§ What to do: Retype each entry exactly as written, and keep the pictures out of the copy.

§ Input material:
--- START ---
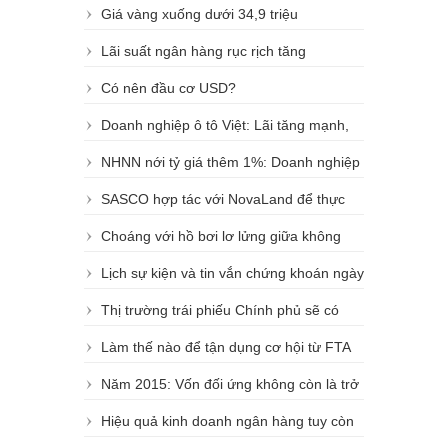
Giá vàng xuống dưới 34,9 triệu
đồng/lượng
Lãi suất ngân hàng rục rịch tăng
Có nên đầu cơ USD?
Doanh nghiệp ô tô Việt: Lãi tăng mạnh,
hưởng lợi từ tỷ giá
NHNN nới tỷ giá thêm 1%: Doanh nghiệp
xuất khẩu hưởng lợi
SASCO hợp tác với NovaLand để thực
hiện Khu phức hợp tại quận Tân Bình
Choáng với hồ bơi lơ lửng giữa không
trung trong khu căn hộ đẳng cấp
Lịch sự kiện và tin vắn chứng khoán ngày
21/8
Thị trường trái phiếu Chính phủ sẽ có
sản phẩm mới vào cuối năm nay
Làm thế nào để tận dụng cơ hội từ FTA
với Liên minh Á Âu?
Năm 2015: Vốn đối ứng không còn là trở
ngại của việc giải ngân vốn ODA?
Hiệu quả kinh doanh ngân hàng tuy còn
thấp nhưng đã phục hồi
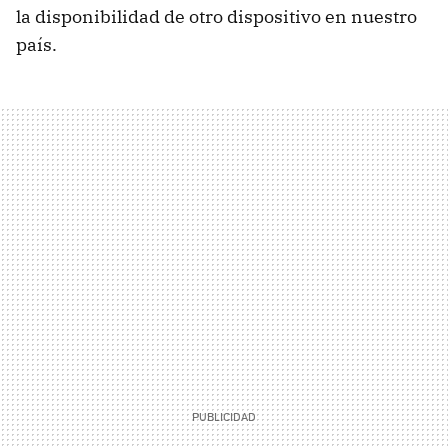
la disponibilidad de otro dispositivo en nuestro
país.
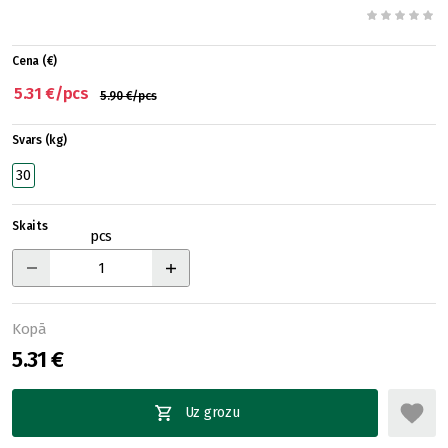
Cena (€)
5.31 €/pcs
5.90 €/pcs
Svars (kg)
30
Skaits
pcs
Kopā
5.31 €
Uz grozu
--- END ---
§ Task result:
Giá vàng xuống dưới 34,9 triệu
đồng/lượng
Lãi suất ngân hàng rục rịch tăng
Có nên đầu cơ USD?
Doanh nghiệp ô tô Việt: Lãi tăng mạnh,
hưởng lợi từ tỷ giá
NHNN nới tỷ giá thêm 1%: Doanh nghiệp
xuất khẩu hưởng lợi
SASCO hợp tác với NovaLand để thực
hiện Khu phức hợp tại quận Tân Bình
Choáng với hồ bơi lơ lửng giữa không
trung trong khu căn hộ đẳng cấp
Lịch sự kiện và tin vắn chứng khoán ngày
21/8
Thị trường trái phiếu Chính phủ sẽ có
sản phẩm mới vào cuối năm nay
Làm thế nào để tận dụng cơ hội từ FTA
với Liên minh Á Âu?
Năm 2015: Vốn đối ứng không còn là trở
ngại của việc giải ngân vốn ODA?
Hiệu quả kinh doanh ngân hàng tuy còn
thấp nhưng đã phục hồi
la disponibilidad de otro dispositivo en nuestro
país.
Cena (€)
5.31 €/pcs
5.90 €/pcs
Svars (kg)
30
Skaits
pcs
Kopā
5.31 €
Uz grozu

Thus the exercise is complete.